The northeast coast of Africa is underserved by existing port facilities. The UAE, China and private firms are all competing to build bigger ports, driven by the needs of 100+ million Ethiopians for access to international trade.
DP World - one of the world's largest shipping companies - is based in the United Arab Emirates (UAE). From their offices in the busy port of Jebel Ali (just outside of Dubai) they oversee their African ports, including Doraleh in the former French colony of Djibouti. Doraleh is Djibouti's biggest employer and handles 800,000 containers a year. Most of the business is Ethiopian - there are 105 million people in that relatively prosperous but landlocked country and 95% of all Ethiopian trade flows through Djibouti. China built the railroad (Belt and Road initiative) that connects Ethiopia to Doraleh.

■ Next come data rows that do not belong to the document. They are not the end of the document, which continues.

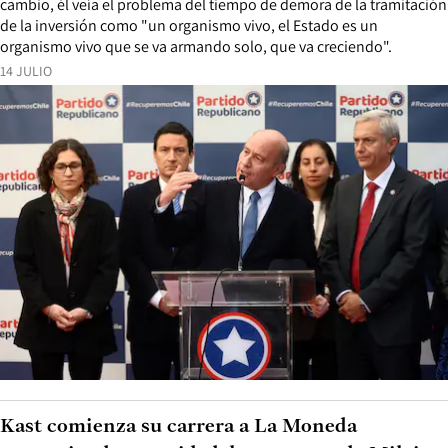
cambio, él veía el problema del tiempo de demora de la tramitación
de la inversión como "un organismo vivo, el Estado es un
organismo vivo que se va armando solo, que va creciendo".
14 JULIO
Kast comienza su carrera a La Moneda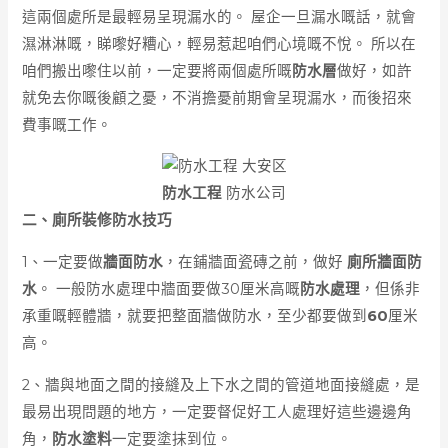
這兩個處所是最輕易呈現漏水的。 屋企一旦漏水嘅話，就會
濕淋淋嘅，睇嚟好糟心，輕易惹起咱們心境嘅不悅。 所以在
咱們搬出嚟住以前，一定要將兩個處所嘅
防水層
做好，如許
就免去你嘅後顧之憂，不消擔憂前期會呈現漏水，而後招來
費事嘅工作。
防水工程
防水公司
二、廁所裝修防水技巧
1、一定要做
牆面防水
，在鋪牆面瓷磚之前，做好
廁所牆面防
水
。 一般防水處理中牆面要做30厘米高嘅
防水處理
，但係非
承重嘅輕體牆，就要把整面牆做防水，至少都要做到
60
厘米
高。
2、牆與地面之間的接縫及上下水之間的管道地面接縫處，是
最易出現問題的地方，一定要督促好工人處理好這些邊邊角
角，
防水塗料
一定要塗抹到位。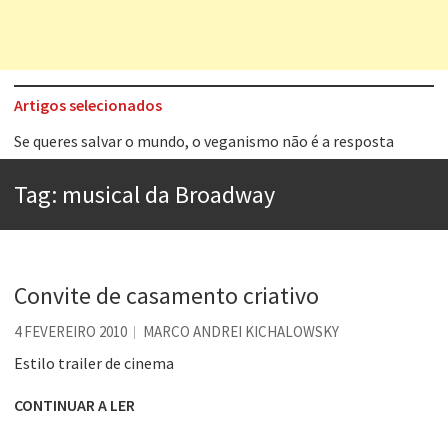
Artigos selecionados
Se queres salvar o mundo, o veganismo não é a resposta
Tem que filmar isso daí
A construção da urbanidade
Tag:
musical da Broadway
Aprender a fracassar é o segredo do sucesso
Contardo Calligaris prega o “direito à tristeza”
Esse tal de Rock Gaúcho
Convite de casamento criativo
Os causos de Jorge Luis Borges
4 FEVEREIRO 2010
MARCO ANDREI KICHALOWSKY
Voto obrigatório é correto?
Estilo trailer de cinema
CONTINUAR A LER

The monopoly Djibouti enjoys over Ethiopian trade maybe ending. DP World is building a large port in Berbera in territory claimed by Somaliland, a breakaway province of Somalia not recognized by any other government. The Berbera port is projected to handle 1.25 million containers per year - and is being partly financed by Ethiopia. The new competition could cost the government of Djibouti millions in taxes and transit fees.
China is heavily invested in Djibouti, lending the small country $1.4 billion over the last two years, more than 75% of Djibouti's GDP. China also owns 82% of Djibouti's external debt. China wants to build a large free trade zone in Djibouti and then use the port in Doraleh as a primary "staging post" on the Belt and Road. To do that, China needs to end DP World control over the port. And to that end, Djibouti seized the port from DP World in February of 2018, claiming DP Word had broken promises to expand. Now (perhaps) Djibouti can discharge some of its debt by turning over the port to China. A similar thing happened in Sri Lanka in 2017 when the Sri Lankan government handed over a port to China.